Après l'élimination de l'ayatollah Ali Khamenei lors de bombardements américano-israéliens, l'Iran intensifie ses répercussions. Au moins 555 personnes ont perdu la vie en Iran et une trentaine au Liban, tandis que l'armée américaine annonce la mort de six militaires.
L'essentiel à retenir de ces dernières heures :
- Six militaires américains ont été tués depuis le déclenchement des hostilités.
- Plus de 1 250 cibles en Iran ont été frappées dans les deux premiers jours de conflit.
- Des répliques iraniennes visent des installations israéliennes, incluant celles du Premier ministre Benyamin Netanyahou.
- La France annonce une intention de renforcer son engagement militaire dans la région, accompagnée par des nations alliées.
- Les frappes israéliennes ont causé de lourdes pertes civiles au Liban, incitant des milliers de personnes à fuir.
- Des avions iraniens ont été abattus par le Qatar, intensifiant le climat d'angoisse.
- Donald Trump évoque la possibilité d'un déploiement de troupes au sol.
Au cœur des tensions, le conflit a pris une ampleur inquiétante. Depuis les frappes israélo-américaines qui ont tué l'ayatollah Khamenei le 28 février, l'Iran a riposté avec une série d'attaques ciblant des installations militaires américaines et israéliennes. Les pertes s'aggravent, ainsi que le nombre de frappes, selon un rapport de BFMTV.

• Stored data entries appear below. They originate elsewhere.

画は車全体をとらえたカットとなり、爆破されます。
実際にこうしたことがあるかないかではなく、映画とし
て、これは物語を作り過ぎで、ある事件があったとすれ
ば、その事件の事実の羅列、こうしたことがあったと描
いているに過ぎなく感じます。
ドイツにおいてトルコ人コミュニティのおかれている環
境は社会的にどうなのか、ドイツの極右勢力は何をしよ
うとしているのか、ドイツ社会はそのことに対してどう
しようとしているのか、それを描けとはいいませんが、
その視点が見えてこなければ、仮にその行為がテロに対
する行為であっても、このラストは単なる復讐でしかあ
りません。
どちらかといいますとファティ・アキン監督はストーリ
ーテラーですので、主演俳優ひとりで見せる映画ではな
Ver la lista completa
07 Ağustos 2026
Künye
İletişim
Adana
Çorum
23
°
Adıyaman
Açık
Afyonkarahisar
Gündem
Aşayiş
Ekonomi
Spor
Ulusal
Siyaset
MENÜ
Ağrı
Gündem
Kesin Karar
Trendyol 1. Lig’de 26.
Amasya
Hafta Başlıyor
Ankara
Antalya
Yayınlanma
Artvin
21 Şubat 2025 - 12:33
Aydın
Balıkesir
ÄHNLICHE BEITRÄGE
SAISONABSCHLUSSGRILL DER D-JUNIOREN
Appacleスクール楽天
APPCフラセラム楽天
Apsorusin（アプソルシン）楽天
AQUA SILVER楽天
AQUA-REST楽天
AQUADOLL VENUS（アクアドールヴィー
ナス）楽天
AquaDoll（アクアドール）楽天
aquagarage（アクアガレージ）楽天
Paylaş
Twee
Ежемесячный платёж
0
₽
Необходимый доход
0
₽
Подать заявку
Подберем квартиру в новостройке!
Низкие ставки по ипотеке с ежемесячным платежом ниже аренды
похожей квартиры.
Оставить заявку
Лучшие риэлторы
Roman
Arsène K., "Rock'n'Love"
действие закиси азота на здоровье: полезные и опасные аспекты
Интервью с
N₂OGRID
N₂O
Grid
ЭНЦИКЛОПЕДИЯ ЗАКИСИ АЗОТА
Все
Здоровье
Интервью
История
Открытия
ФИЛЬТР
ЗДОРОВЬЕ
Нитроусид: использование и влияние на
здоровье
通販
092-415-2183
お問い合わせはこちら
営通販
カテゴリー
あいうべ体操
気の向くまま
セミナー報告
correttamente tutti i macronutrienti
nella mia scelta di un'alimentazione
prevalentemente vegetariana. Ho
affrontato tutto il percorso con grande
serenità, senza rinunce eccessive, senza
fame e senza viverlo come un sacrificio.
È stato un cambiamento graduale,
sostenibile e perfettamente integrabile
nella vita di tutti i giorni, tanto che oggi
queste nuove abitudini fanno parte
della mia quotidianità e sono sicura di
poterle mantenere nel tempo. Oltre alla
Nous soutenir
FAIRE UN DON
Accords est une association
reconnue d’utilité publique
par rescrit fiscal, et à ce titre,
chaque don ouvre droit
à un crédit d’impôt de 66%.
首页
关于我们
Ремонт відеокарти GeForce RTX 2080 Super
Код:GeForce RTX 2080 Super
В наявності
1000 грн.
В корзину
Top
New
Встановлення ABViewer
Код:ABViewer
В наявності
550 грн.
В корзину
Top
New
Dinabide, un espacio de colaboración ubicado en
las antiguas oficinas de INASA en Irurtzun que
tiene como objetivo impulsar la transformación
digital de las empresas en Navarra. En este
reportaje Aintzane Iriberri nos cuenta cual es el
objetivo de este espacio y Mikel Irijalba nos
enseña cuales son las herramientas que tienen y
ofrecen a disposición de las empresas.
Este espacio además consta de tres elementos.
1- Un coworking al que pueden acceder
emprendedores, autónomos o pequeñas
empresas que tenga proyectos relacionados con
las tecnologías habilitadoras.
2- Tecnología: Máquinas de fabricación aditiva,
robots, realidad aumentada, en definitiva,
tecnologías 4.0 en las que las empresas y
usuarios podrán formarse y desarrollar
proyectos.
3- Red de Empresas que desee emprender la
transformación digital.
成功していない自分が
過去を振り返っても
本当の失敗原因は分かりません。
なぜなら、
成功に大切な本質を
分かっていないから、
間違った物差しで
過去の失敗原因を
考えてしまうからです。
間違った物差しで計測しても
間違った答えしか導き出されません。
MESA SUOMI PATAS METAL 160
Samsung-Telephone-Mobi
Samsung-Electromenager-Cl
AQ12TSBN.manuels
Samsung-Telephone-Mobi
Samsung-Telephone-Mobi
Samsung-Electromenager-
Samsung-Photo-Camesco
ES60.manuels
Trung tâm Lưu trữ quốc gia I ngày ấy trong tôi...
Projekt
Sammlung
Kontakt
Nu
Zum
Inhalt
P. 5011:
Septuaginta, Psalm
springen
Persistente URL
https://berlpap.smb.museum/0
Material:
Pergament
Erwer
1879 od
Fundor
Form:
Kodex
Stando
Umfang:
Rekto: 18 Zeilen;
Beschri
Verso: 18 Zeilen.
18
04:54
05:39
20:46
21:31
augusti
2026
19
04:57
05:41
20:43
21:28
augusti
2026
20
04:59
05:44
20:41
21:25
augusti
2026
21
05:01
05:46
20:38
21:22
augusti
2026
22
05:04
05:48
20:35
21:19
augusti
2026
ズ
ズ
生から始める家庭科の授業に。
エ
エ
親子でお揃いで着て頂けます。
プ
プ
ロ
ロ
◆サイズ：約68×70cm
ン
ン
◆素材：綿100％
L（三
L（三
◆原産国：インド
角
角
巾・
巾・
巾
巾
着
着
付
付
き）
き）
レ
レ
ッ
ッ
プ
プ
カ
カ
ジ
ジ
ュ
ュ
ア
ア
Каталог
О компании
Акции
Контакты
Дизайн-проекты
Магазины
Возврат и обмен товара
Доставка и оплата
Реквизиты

Six militaires américains tués
L'armée américaine a mis à jour le bilan des pertes, indiquant que six militaires avaient perdu la vie depuis le début des frappes. CentCom a confirmé que deux militaires portés disparus avaient été retrouvés après les attaques initiales.
Les frappes s'intensifient
En à peine 48 heures, les États-Unis ont attaqué plus de 1 250 cibles. Dans un tweet, CentCom a précisé que l'Iran n'a plus de navires en activité dans le golfe d'Oman depuis ces opérations.
Le Hezbollah dans la ligne de mire
Des centaines de frappes israéliennes se multiplient, ciblant particulièrement le Hezbollah, dont le chef des renseignements, Hussein Moukalled, a été tué. L'Iran, quant à lui, a chassé les bureaux du Premier ministre israélien sans incidence sur sa sécurité immédiate.
Une éventuelle intervention terrestre sur la table
L'Iran a déclaré être préparé à une guerre prolongée. Dans une interview pour le New York Post, Donald Trump a affirmé qu'il n'hésiterait pas à autoriser un déploiement de troupes, si la situation l'exigeait.
Le rôle croissant de la France
La France, sous l'impulsion de son ministre des Affaires étrangères, Jean-Noël Barrot, attend de renforcer ses positions militaires aux côtés de ses alliés du Golfe. Un soutien symbolique est également offert aux nations touchées par les répercussions des frappes iraniennes.
Des conséquences globales à craindre
Le directeur de l'AIEA, Rafael Grossi, a averti que les tensions pourraient avoir des impacts catastrophiques, notamment des fuites nucléaires, tandis que les événements continuent de s'accélérer.
Le climat humanitaire se détériore
Les civils fuient la violence au Liban, où plus de 52 vies ont été perdues suite aux frappes israéliennes. Le Premier ministre libanais, Nawaf Salam, a dénoncé les actions du Hezbollah, les qualifiant de provocations flagrantes.
La région de Bahreïn a également été touchée, un décès a été signalé suite à des frappes iraniennes, alors que le climat de sécurité continue de se fragiliser dans toute la région.